ELISA—Cells were seeded in density 1 × 106 cells/mL and grown for 24 h. Then, cultures were stimulated with interferons in the following concentrations: human IFNβ—1000 U/mL; human IFN γ—15 ng/mL, and mouse IFNβ—50 ng/mL, for 16 h. If the experiment required inhibitor administration, it was added one hour before IFN treatment at a final concentration of 0.5 µM. Cultures were incubated at 37 °C in a humidified atmosphere of 5% CO2. CXCL10, CXCL11, and Cxcl10 concentration was measured in the harvested medium from overstimulated cells by DuoSet ELISA (R&D System) according to the manufacturer’s instruction. ELISA tests were performed by the automated system E-LizaMat X-2 (DRG International, Springfield, NJ, USA).

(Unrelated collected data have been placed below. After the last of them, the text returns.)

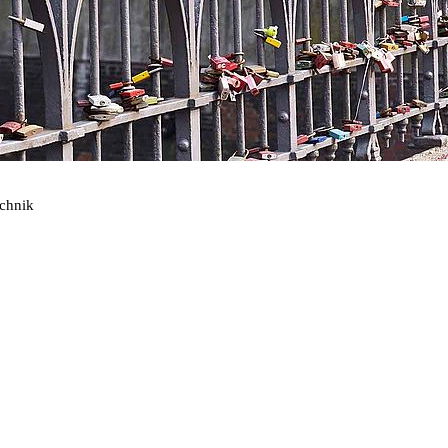
echnik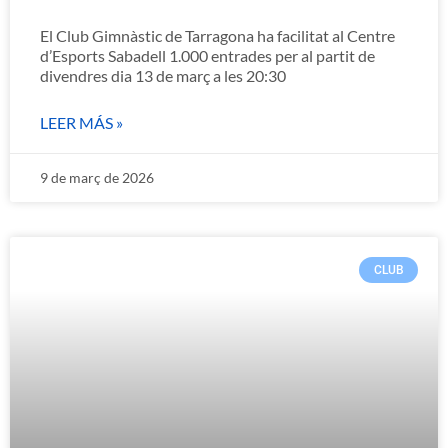
El Club Gimnàstic de Tarragona ha facilitat al Centre
d’Esports Sabadell 1.000 entrades per al partit de
divendres dia 13 de març a les 20:30
LEER MÁS »
9 de març de 2026
CLUB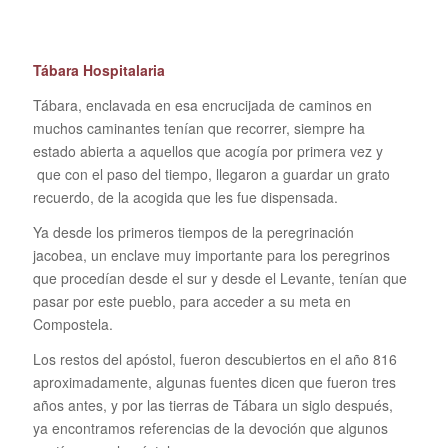
Tábara Hospitalaria
Tábara, enclavada en esa encrucijada de caminos en
muchos caminantes tenían que recorrer, siempre ha
estado abierta a aquellos que acogía por primera vez y
que con el paso del tiempo, llegaron a guardar un grato
recuerdo, de la acogida que les fue dispensada.
Ya desde los primeros tiempos de la peregrinación
jacobea, un enclave muy importante para los peregrinos
que procedían desde el sur y desde el Levante, tenían que
pasar por este pueblo, para acceder a su meta en
Compostela.
Los restos del apóstol, fueron descubiertos en el año 816
aproximadamente, algunas fuentes dicen que fueron tres
años antes, y por las tierras de Tábara un siglo después,
ya encontramos referencias de la devoción que algunos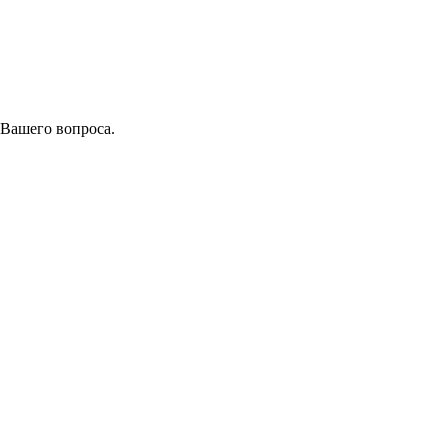
 Вашего вопроса.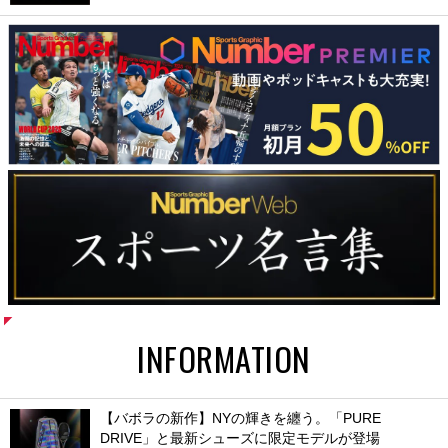
INFORMATION
【バボラの新作】NYの輝きを纏う。「PURE
DRIVE」と最新シューズに限定モデルが登場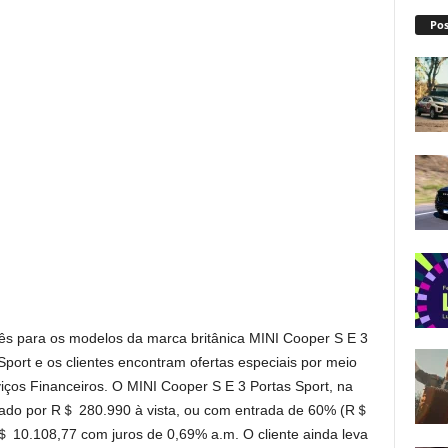
Pos
mês para os modelos da marca britânica MINI Cooper S E 3
Sport e os clientes encontram ofertas especiais por meio
iços Financeiros. O MINI Cooper S E 3 Portas Sport, na
rtado por R＄ 280.990 à vista, ou com entrada de 60% (R＄
 10.108,77 com juros de 0,69% a.m. O cliente ainda leva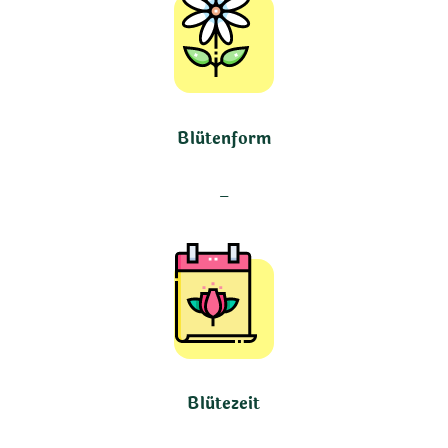
Blütenform
–
Blütezeit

Western blotting—Cells were seeded (1 × 106 cells/mL) and grown for 24 h. Then, cultures were stimulated with interferons in the following concentrations: human IFNβ—1000 U/mL; mouse IFNβ—50 ng/mL for 5, 15, 30, 60 and 90 min. Whole-cell lysates: Cells were washed with ice-cold PBS and lysed in RIPA buffer (30mM HEPES, pH 7.4, 150 mM NaCl, 1% Nonidet P-40, 0.5% sodium deoxycholate, 0.1% sodium dodecyl sulfate, 5 mM EDTA) supplemented with protease inhibitors Complete Mini Tablets (Roche, Basel, Switzerland) and phosphatase inhibitors PhosSTOP (Roche) on ice for 30 min. Nuclear fraction: Cells were washed with ice-cold PBS and disintegrated in ice-cold buffer A (10 mM HEPES pH 7.9, 10 mM KCl, 0.1 mM EDTA, 0.1 mM EGTA, 1 mM DTT, 1 mM PMSF, and 0.1mM sodium orthovanadate, 0.1% NP-40) on ice for 15 min. After centrifugation at 12,000 g for 1 min at 4 °C, the supernatants were removed, and the nuclear pellets were resuspended in 3× the packed nuclear volume of ice-cold high-salt buffer B (20 mM HEPES pH 7.9, 10 mM KCl, 1 mM EDTA, 1 mM EGTA, 420 mM NaCl, 20% glycerol, 1 mM DTT, 1 mM PMSF). The samples were gently vortexed at 4 °C for 30 min, centrifuged at 12,000 g for 10 min at 4 °C, and the supernatants (the nuclear fraction) were saved. All cell lysates were subjected to SDS-PAGE followed by Western blot analysis with anti-GAPDH, anti-phospho-ERK1/2, anti-ERK1/2, anti-phospho-p38, anti-p38, anti-IκBα, anti-phospho-STAT1, anti-STAT1, anti-phospho-STAT2, and anti-STAT2 antibodies, anti-IRF9, anti-Histone H2A.Z (Cell Signaling, Danvers, MA, USA), anti-β-actin (Sigma), anti-nucleolin (Santa Cruz Biotechnology, Dallas, TX, USA), and secondary antibodies: IRDye 800CW Goat anti-Rabbit IgG (H + L), IRDye 800CW Goat anti-Mouse IgG (H + L) (LI-COR). Imaging was performed using ODYSSEY CLx Infrared Imaging System (LI-COR).
Data analysis—Statistical analysis was carried out using the unpaired Student’s t-test using GraphPad Prism 7.04. p values of less than or equal to 0.01 were considered to indicate a statistically significant difference (* p ≤ 0.01).